Gamba's substantial lead against Castille may hold even though there are many more ballots left to count in Clackamas County. On election night, Gamba was winning 74% of Multnomah County's early voters, compared to 24% for Castille.
Milwaukie residents Elvis Clark and Rob Reynolds filed for the Republican nomination to the Oregon House district where Democrats have won every election since the year 2000.
Milwaukie's mayor since 2015, Gamba said that legislative salary increases will be among his top priorities, if elected as a state representative.
In a joint announcement in February, Rep. Karin Power, D-Milwaukie; Rep. Rachel Prusak, D-West Linn; and Anna Williams, D-Hood River, announced they would not run again for their seats in the Oregon House of Representatives. The lawmakers cited the difficulty of balancing their legislative work and separate careers on a legislative salary of less than $33,000 annually.

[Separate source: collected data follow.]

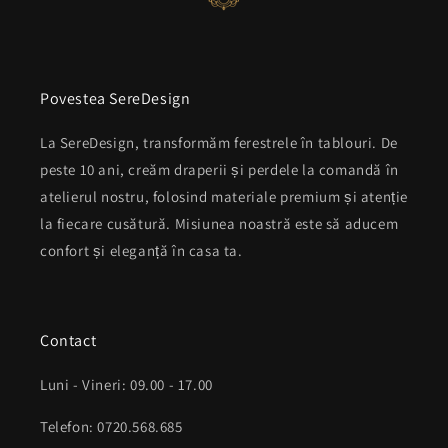
Povestea SereDesign
La SereDesign, transformăm ferestrele în tablouri. De
peste 10 ani, creăm draperii și perdele la comandă în
atelierul nostru, folosind materiale premium și atenție
la fiecare cusătură. Misiunea noastră este să aducem
confort și eleganță în casa ta.
Contact
Luni - Vineri: 09.00 - 17.00
Telefon: 0720.568.685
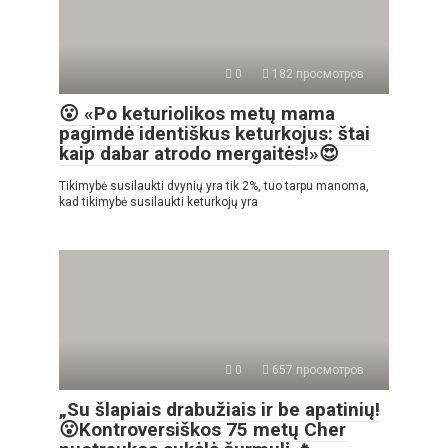
0
182 просмотров
😮 «Po keturiolikos metų mama
pagimdė identiškus keturkojus: štai
kaip dabar atrodo mergaitės!»😍
Tikimybė susilaukti dvynių yra tik 2%, tuo tarpu manoma,
kad tikimybė susilaukti keturkojų yra
0
657 просмотров
„Su šlapiais drabužiais ir be apatinių!
😮Kontroversiškos 75 metų Cher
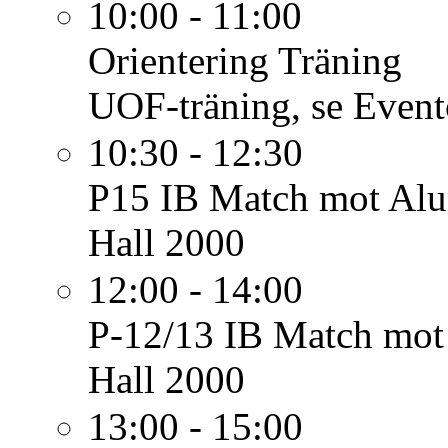
10:00 - 11:00
Orientering
Träning
UOF-träning, se Event
10:30 - 12:30
P15 IB
Match mot Alu
Hall 2000
12:00 - 14:00
P-12/13 IB
Match mot
Hall 2000
13:00 - 15:00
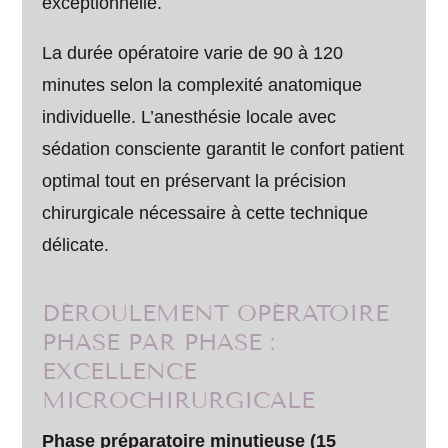
exceptionnelle.
La durée opératoire varie de 90 à 120
minutes selon la complexité anatomique
individuelle. L’anesthésie locale avec
sédation consciente garantit le confort patient
optimal tout en préservant la précision
chirurgicale nécessaire à cette technique
délicate.
DÉROULEMENT OPÉRATOIRE
PHASE PAR PHASE :
EXCELLENCE
MICROCHIRURGICALE
Phase préparatoire minutieuse (15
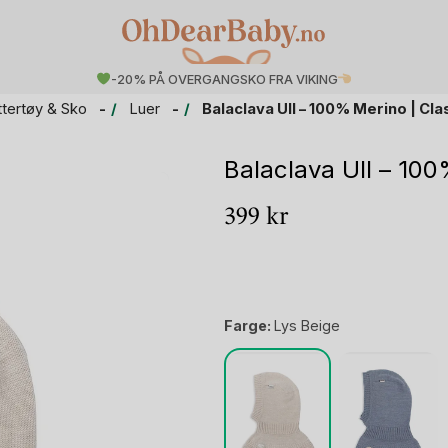
-20% PÅ OVERGANGSKO FRA VIKING
ttertøy & Sko
Luer
Balaclava Ull – 100% Merino | Cla
Balaclava Ull – 100
399
kr
Farge:
Lys Beige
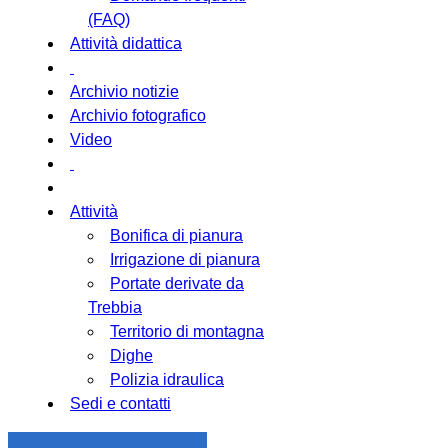
(FAQ)
Attività didattica
Archivio notizie
Archivio fotografico
Video
Attività
Bonifica di pianura
Irrigazione di pianura
Portate derivate da
Trebbia
Territorio di montagna
Dighe
Polizia idraulica
Sedi e contatti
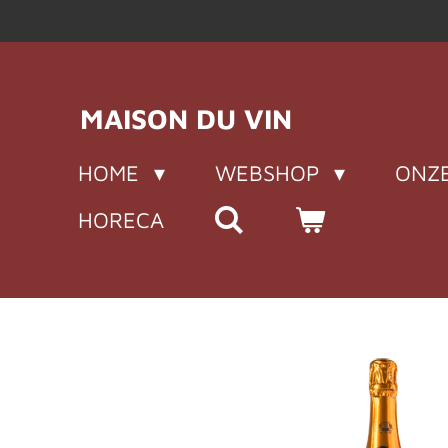
Ga
direct
naar
de
MAISON DU VIN
hoofdinhoud
HOME
WEBSHOP
ONZE
HORECA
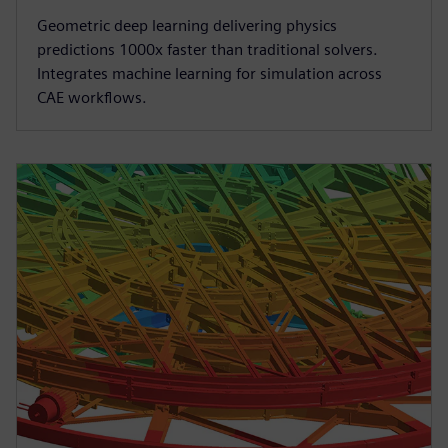
Geometric deep learning delivering physics
predictions 1000x faster than traditional solvers.
Integrates machine learning for simulation across
CAE workflows.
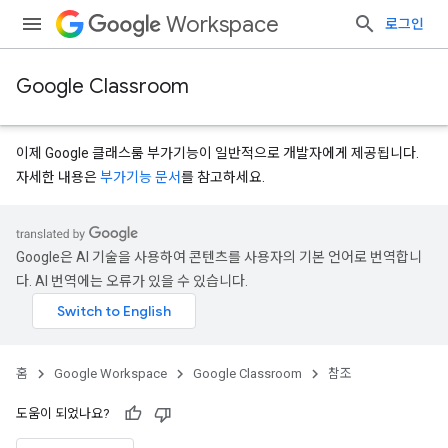
Workspace
로그인
Google Classroom
이제 Google 클래스룸 부가기능이 일반적으로 개발자에게 제공됩니다.
자세한 내용은
부가기능 문서
를 참고하세요.
s
Google은 AI 기술을 사용하여 콘텐츠를 사용자의 기본 언어로 번역합니
다. AI 번역에는 오류가 있을 수 있습니다.
홈
Google Workspace
Google Classroom
참조
도움이 되었나요?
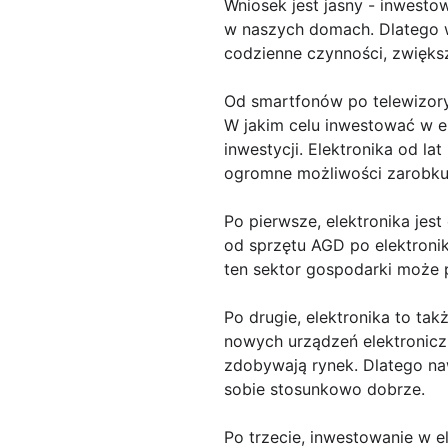
Wniosek jest jasny - inwest
w naszych domach. Dlatego 
codzienne czynności, zwięks
Od smartfonów po telewizory
W jakim celu inwestować w el
inwestycji. Elektronika od la
ogromne możliwości zarobku
Po pierwsze, elektronika jes
od sprzętu AGD po elektroni
ten sektor gospodarki może 
Po drugie, elektronika to t
nowych urządzeń elektroniczn
zdobywają rynek. Dlatego na
sobie stosunkowo dobrze.
Po trzecie, inwestowanie w e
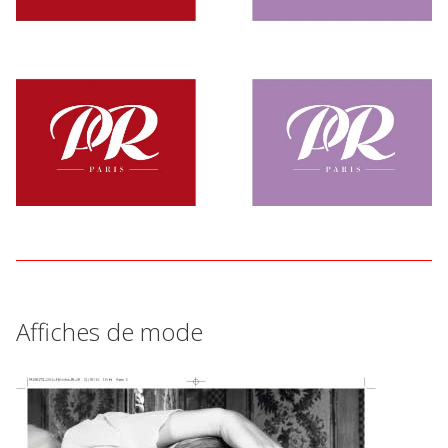
Affiches de mode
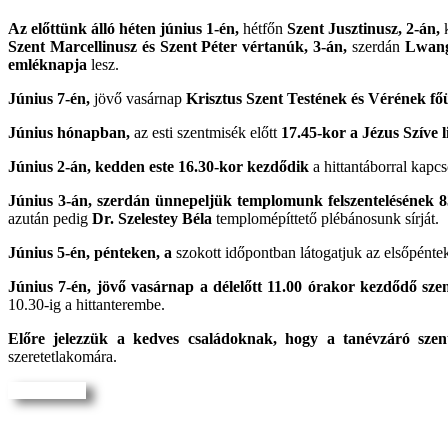
Az előttünk álló héten június 1-én,
hétfőn
Szent Jusztinusz,
2-án,
Szent Marcellinusz és Szent Péter vértanúk, 3-án,
szerdán
Lwanga
emléknapja
lesz.
Június 7-én,
jövő vasárnap
Krisztus Szent Testének és Vérének f
Június hónapban,
az esti szentmisék előtt
17.45-kor a Jézus Szíve l
Június 2-án, kedden este 16.30-kor kezdődik
a hittantáborral kapc
Június 3-án, szerdán ünnepeljük templomunk felszentelésének 8
azután pedig
Dr. Szelestey Béla
templomépíttető plébánosunk sírját.
Június 5-én, pénteken, a
szokott időpontban látogatjuk az elsőpéntek
Június 7-én, jövő vasárnap a délelőtt 11.00 órakor kezdődő sz
10.30-ig a hittanterembe.
Előre jelezzük a kedves családoknak, hogy a tanévzáró szen
szeretetlakomára.
Hirdetések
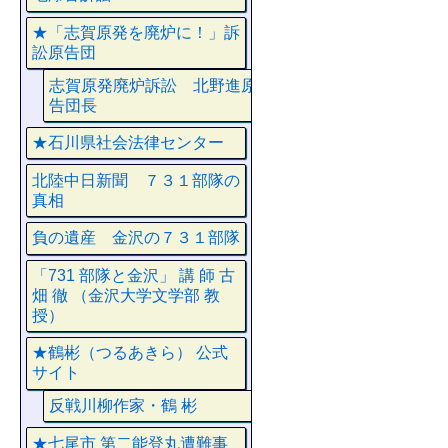
★「志賀原発を廃炉に！」訴
訟原告団
志賀原発廃炉訴訟 北野進原
告団長
★石川県社会法律センター
北陸中日新聞 ７３１部隊の
真相
負の遺産 金沢の７３１部隊
「731 部隊と金沢」 講 師 古
畑 徹 （金沢大学文学部 教
授）
★鶴彬（つるあきら） 公式
サイト
反戦川柳作家・鶴 彬
★七尾市 第二能登丸遭難事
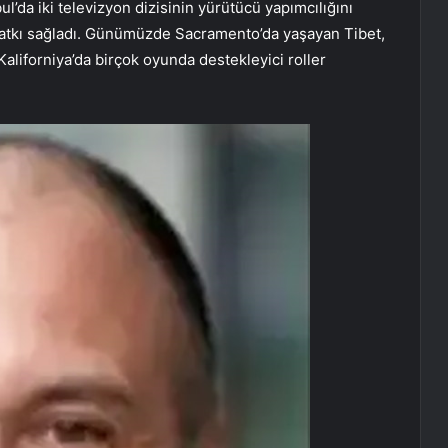
l’da iki televizyon dizisinin yürütücü yapımcılığını
 katkı sağladı. Günümüzde Sacramento’da yaşayan Tibet,
aliforniya’da birçok oyunda destekleyici roller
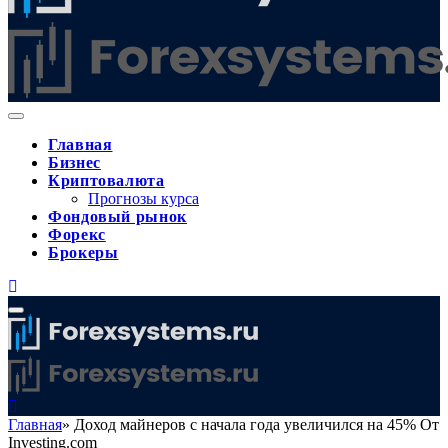
Главная
Бизнес
Криптовалюта
Прогнозы курса
Фондовый рынок
Форекс
Брокеры
Главная
»
Доход майнеров с начала года увеличился на 45% От
Investing.com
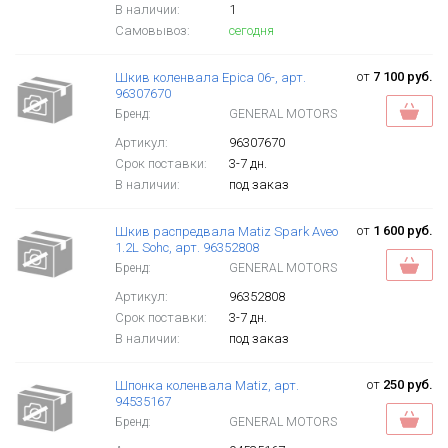
В наличии:
1
Самовывоз:
сегодня
от
7 100 руб.
Шкив коленвала Epica 06-, арт.
96307670
Бренд:
GENERAL MOTORS
Артикул:
96307670
Срок поставки:
3-7 дн.
В наличии:
под заказ
от
1 600 руб.
Шкив распредвала Matiz Spark Aveo
1.2L Sohc, арт. 96352808
Бренд:
GENERAL MOTORS
Артикул:
96352808
Срок поставки:
3-7 дн.
В наличии:
под заказ
от
250 руб.
Шпонка коленвала Matiz, арт.
94535167
Бренд:
GENERAL MOTORS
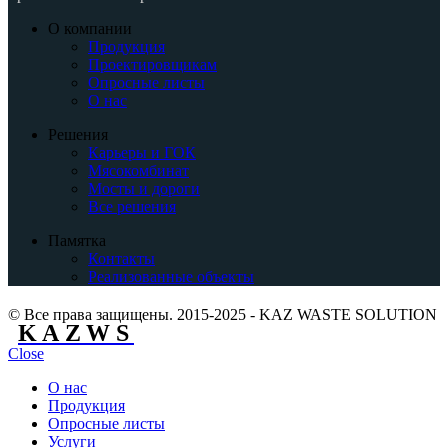
О компании
Продукция
Проектировщикам
Опросные листы
О нас
Решения
Карьеры и ГОК
Мясокомбинат
Мосты и дороги
Все решения
Памятка
Контакты
Реализованные объекты
© Все права защищены. 2015-2025 - KAZ WASTE SOLUTION
KAZWS
Close
О нас
Продукция
Опросные листы
Услуги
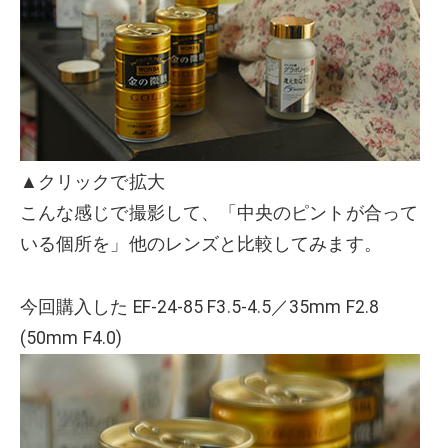
▲クリックで拡大
こんな感じで撮影して、「中央のピントが合って
いる個所を」他のレンズと比較してみます。
今回購入した EF-24-85 F3.5-4.5／35mm F2.8
(50mm F4.0)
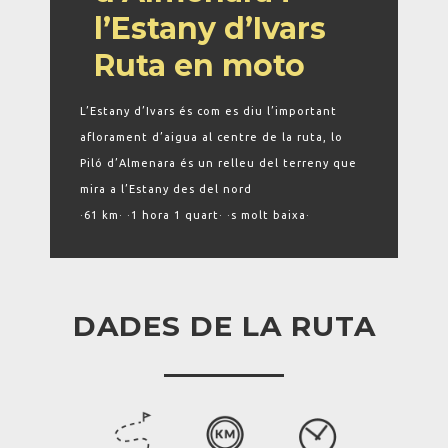
l’Estany d’Ivars
Ruta en moto
L’Estany d’Ivars és com es diu l’important
aflorament d’aigua al centre de la ruta, lo
Piló d’Almenara és un relleu del terreny que
mira a l’Estany des del nord
·61 km· ·1 hora 1 quart· ·s molt baixa·
DADES DE LA RUTA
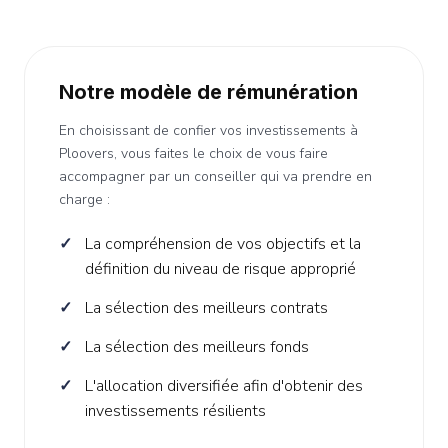
Notre modèle de rémunération
En choisissant de confier vos investissements à
Ploovers, vous faites le choix de vous faire
accompagner par un conseiller qui va prendre en
charge :
La compréhension de vos objectifs et la
définition du niveau de risque approprié
La sélection des meilleurs contrats
La sélection des meilleurs fonds
L'allocation diversifiée afin d'obtenir des
investissements résilients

Gamba said that Power was "arguably the best state rep in Oregon," and they reportedly saw eye to eye on almost every issue. While no big policy shift is expected if voters choose Gamba in November, he considers himself a bit more aggressive than she's been as a state rep.
Prior to serving as mayor, Gamba was elected as a city councilor in 2012, serving on the city's Planning Commission before that. He served as the League of Oregon Cites energy and environment subcommittee vice-chair; he was chair of the Metro Policy Advisory Committee, along with various regional committees such as the task force that led Metro's effort to pass a housing bond in 2020.
In addition to legislative pay and climate change, Gamba said his first term as state representative would tackle a provision in Oregon law that allows people who own affordable housing complexes to convert them to market rate after 30 years.
Gamba knows of two complexes, in Tigard and Gresham, hitting the 30-year mark this decade, and the problem will compound exponentially during the 2030s. Gamba said he would be willing to consider allocating state funding to the problem, as the only way to prevent homelessness might be for the state to pay property owners for the differential between affordable and market-rate housing.